Но обратите внимание: без двойных идей - достоинства и свободы для обычной жизни и экстраординарных инноваций - никаких инноваций не будет, никто не возвращается в мир бедных, мерзких, жестоких и коротких (хотя отнюдь не одиноких) жизней - в мальтузианский мир бомбардировщика, в котором экономия на трудозатратах преобладает над экономией на масштабе. Короче говоря, изменение социальных представлений объясняет промышленную революцию. Материально-экономические факторы, такие как торговля, инвестиции, эксплуатация, рост населения, неизбежный рост классов, защита частной собственности, - нет.
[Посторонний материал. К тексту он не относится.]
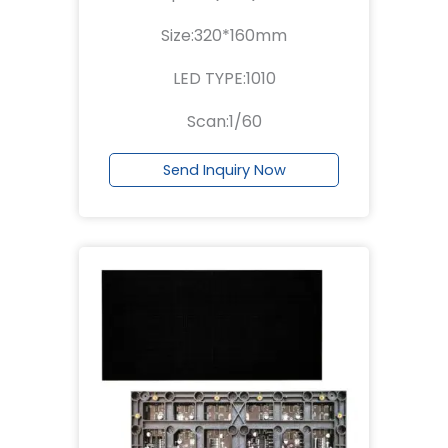
Size:320*160mm
LED TYPE:1010
Scan:1/60
Send Inquiry Now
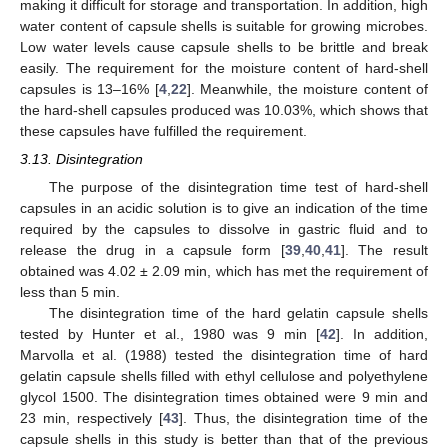
making it difficult for storage and transportation. In addition, high
water content of capsule shells is suitable for growing microbes.
Low water levels cause capsule shells to be brittle and break
easily. The requirement for the moisture content of hard-shell
capsules is 13–16% [
4
,
22
]. Meanwhile, the moisture content of
the hard-shell capsules produced was 10.03%, which shows that
these capsules have fulfilled the requirement.
3.13. Disintegration
The purpose of the disintegration time test of hard-shell
capsules in an acidic solution is to give an indication of the time
required by the capsules to dissolve in gastric fluid and to
release the drug in a capsule form [
39
,
40
,
41
]. The result
obtained was 4.02 ± 2.09 min, which has met the requirement of
less than 5 min.
The disintegration time of the hard gelatin capsule shells
tested by Hunter et al., 1980 was 9 min [
42
]. In addition,
Marvolla et al. (1988) tested the disintegration time of hard
gelatin capsule shells filled with ethyl cellulose and polyethylene
glycol 1500. The disintegration times obtained were 9 min and
23 min, respectively [
43
]. Thus, the disintegration time of the
capsule shells in this study is better than that of the previous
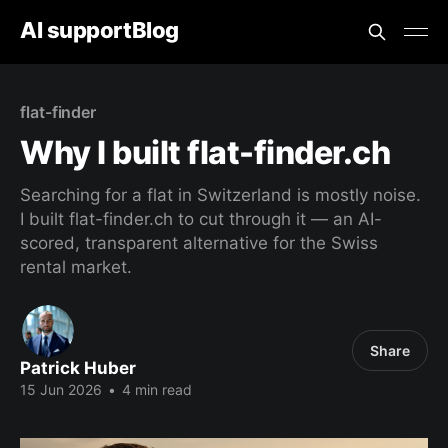
AI supportBlog
flat-finder
Why I built flat-finder.ch
Searching for a flat in Switzerland is mostly noise.
I built flat-finder.ch to cut through it — an AI-
scored, transparent alternative for the Swiss
rental market.
Share
Patrick Huber
15 Jun 2026
•
4 min read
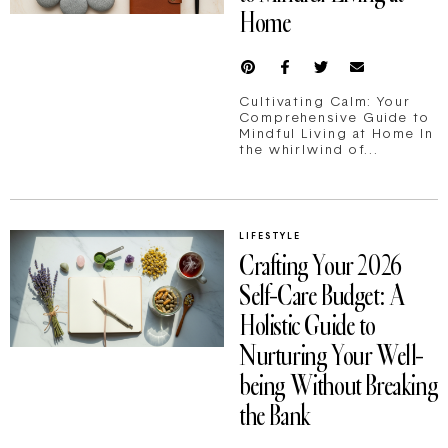
Home
Cultivating Calm: Your
Comprehensive Guide to
Mindful Living at Home In
the whirlwind of...
LIFESTYLE
Crafting Your 2026
Self-Care Budget: A
Holistic Guide to
Nurturing Your Well-
being Without Breaking
the Bank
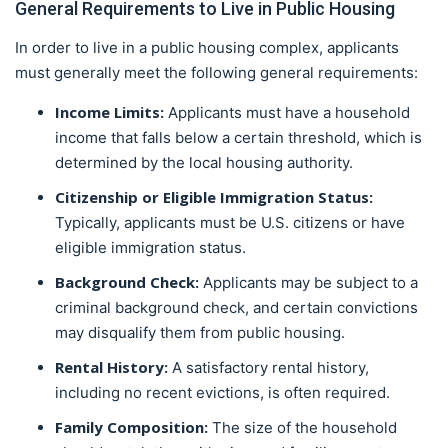
General Requirements to Live in Public Housing
In order to live in a public housing complex, applicants
must generally meet the following general requirements:
Income Limits:
Applicants must have a household
income that falls below a certain threshold, which is
determined by the local housing authority.
Citizenship or Eligible Immigration Status:
Typically, applicants must be U.S. citizens or have
eligible immigration status.
Background Check:
Applicants may be subject to a
criminal background check, and certain convictions
may disqualify them from public housing.
Rental History:
A satisfactory rental history,
including no recent evictions, is often required.
Family Composition:
The size of the household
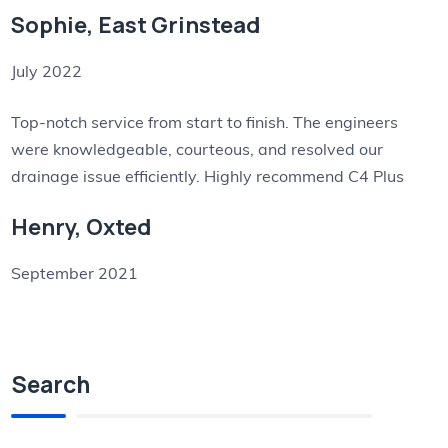
Sophie, East Grinstead
July 2022
Top-notch service from start to finish. The engineers
were knowledgeable, courteous, and resolved our
drainage issue efficiently. Highly recommend C4 Plus
Henry, Oxted
September 2021
Search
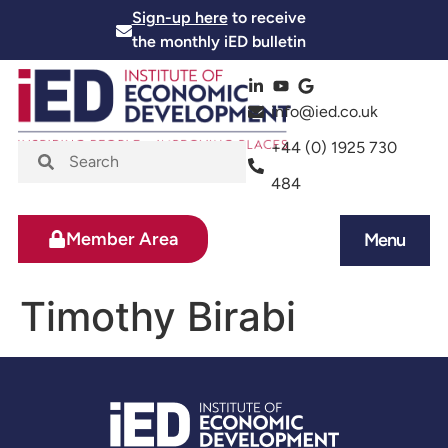
Sign-up here
to receive
the monthly iED bulletin
info@ied.co.uk
+44 (0) 1925 730
484
Member Area
Menu
News and Events
Skills and Training
Timothy Birabi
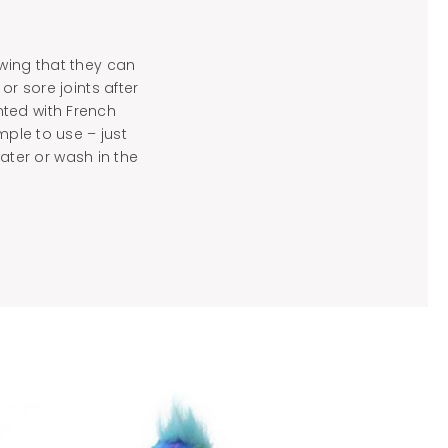
owing that they can
r sore joints after
nted with French
mple to use – just
ter or wash in the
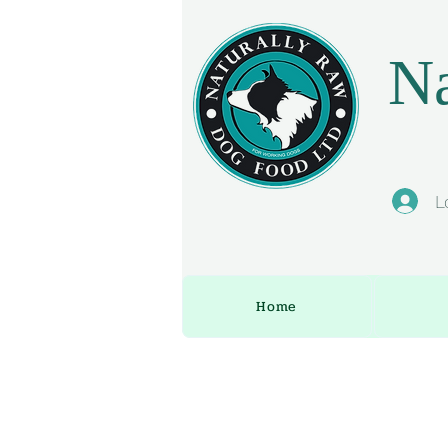
Na
L
Home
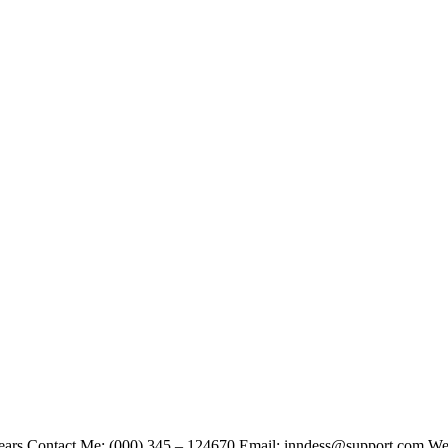
Years Contact Me: (000) 345 – 124670 Email: inndess@support.com Websi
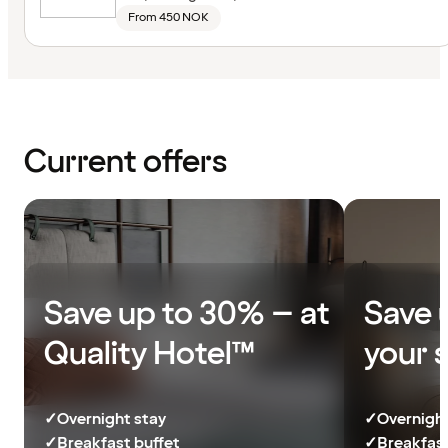
From 450 NOK
Current offers
Save up to 30% – at
Save 
Quality Hotel™
your 
✓
Overnight stay
✓
Overnight
✓
Breakfast buffet
✓
Breakfast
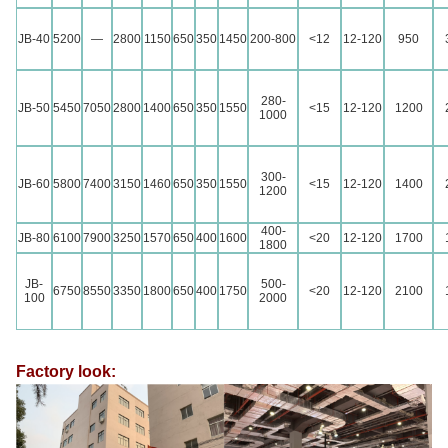
JB-40
5200
—
2800
1150
650
350
1450
200-800
<12
12-120
950
280-
JB-50
5450
7050
2800
1400
650
350
1550
<15
12-120
1200
1000
300-
JB-60
5800
7400
3150
1460
650
350
1550
<15
12-120
1400
1200
400-
JB-80
6100
7900
3250
1570
650
400
1600
<20
12-120
1700
1800
JB-
500-
6750
8550
3350
1800
650
400
1750
<20
12-120
2100
100
2000
Factory look:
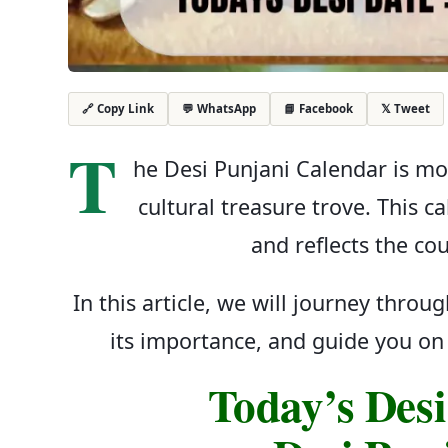
💬 WhatsApp
📘 Facebook
𝕏 Tweet
🔗 Copy Link
T
he Desi Punjani Calendar is mor
cultural treasure trove. This c
and reflects the cou
In this article, we will journey throu
its importance, and guide you on 
Today’s Desi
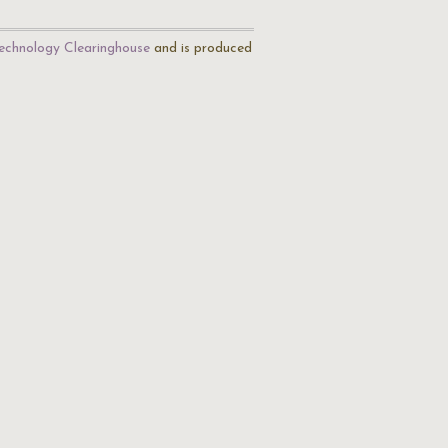
echnology Clearinghouse
and is produced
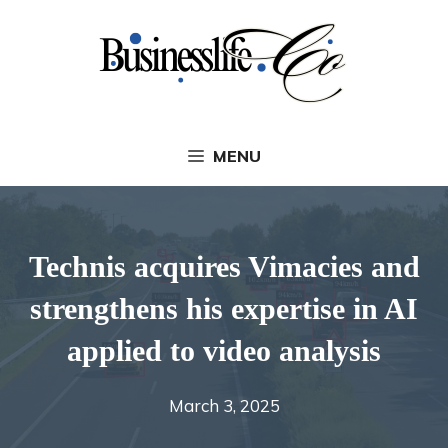
Skip
to
content
MENU
Technis acquires Vimacies and
strengthens his expertise in AI
applied to video analysis
March 3, 2025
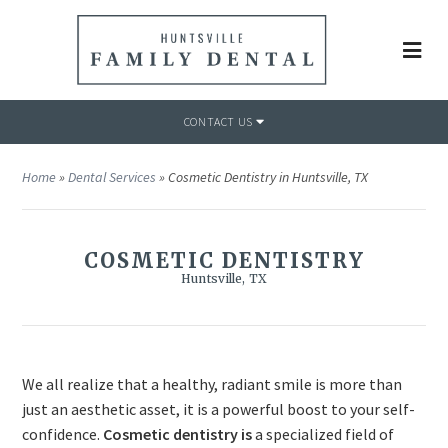
CONTACT US
Home
»
Dental Services
»
Cosmetic Dentistry in Huntsville, TX
COSMETIC DENTISTRY
Huntsville, TX
We all realize that a healthy, radiant smile is more than
just an aesthetic asset, it is a powerful boost to your self-
confidence.
Cosmetic dentistry is
a specialized field of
Это неизменные предпосылки, или они уже произошли задолго до этого, или они не произошли в то время, когда должны были произойти, или они были слабыми, или они не имели значения, или они были последствиями изменения риторики, или они требовали достоинства и свободы простых людей, чтобы оказать должный эффект. И, похоже, что такие материальные события не были, в свою очередь, главными причинами самого этико-риторического изменения. Напротив, в силу во многом неэко-номических причин около 1700 г. поднялся престиж буржуазного благоразумия в манере общения жителей северо-запада Европы, в рамках экономического разговора, в котором все еще соблюдался баланс добродетелей. Экономическое благоразумие постепенно стало считаться добродетелью, хотя и всего лишь одной из добродетелей хорошего горожанина.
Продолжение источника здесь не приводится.